■ PROBLEM TO SOLVE ■
Leave out the pictures, and retype the remaining data exactly.
[SOURCE MATERIAL — start]
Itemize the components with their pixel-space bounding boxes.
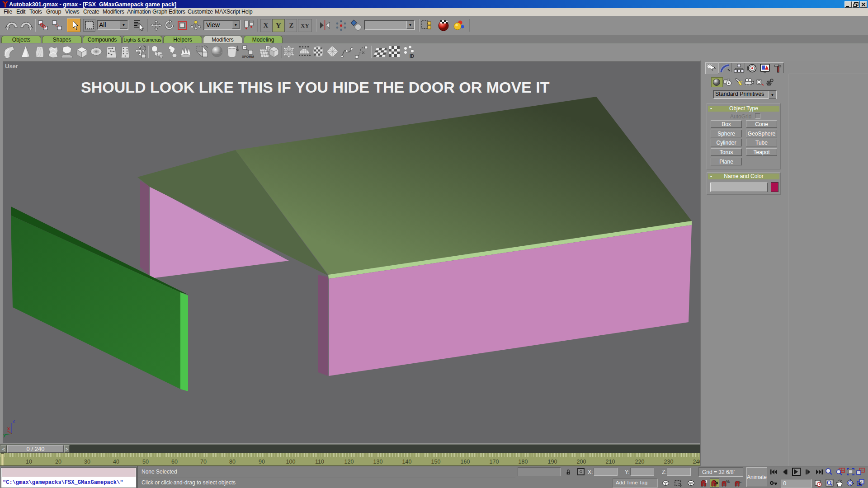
svg-text:x: x <box>7 426 10 431</box>
svg-text:F: F <box>739 480 742 484</box>
svg-text:XFORM: XFORM <box>242 55 254 59</box>
svg-text:ID: ID <box>410 54 414 59</box>
svg-text:%: % <box>726 479 730 484</box>
svg-text:3: 3 <box>705 479 708 483</box>
svg-text:z: z <box>13 418 15 423</box>
svg-text:y: y <box>3 432 6 437</box>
[SOURCE MATERIAL — finish]
■ SOLUTION TO THIS PROBLEM ■
Itemize the components with their pixel-space bounding boxes.
svg-text:x: x <box>7 426 10 431</box>
svg-text:F: F <box>739 480 742 484</box>
svg-text:XFORM: XFORM <box>242 55 254 59</box>
svg-text:ID: ID <box>410 54 414 59</box>
svg-text:%: % <box>726 479 730 484</box>
svg-text:3: 3 <box>705 479 708 483</box>
svg-text:z: z <box>13 418 15 423</box>
svg-text:y: y <box>3 432 6 437</box>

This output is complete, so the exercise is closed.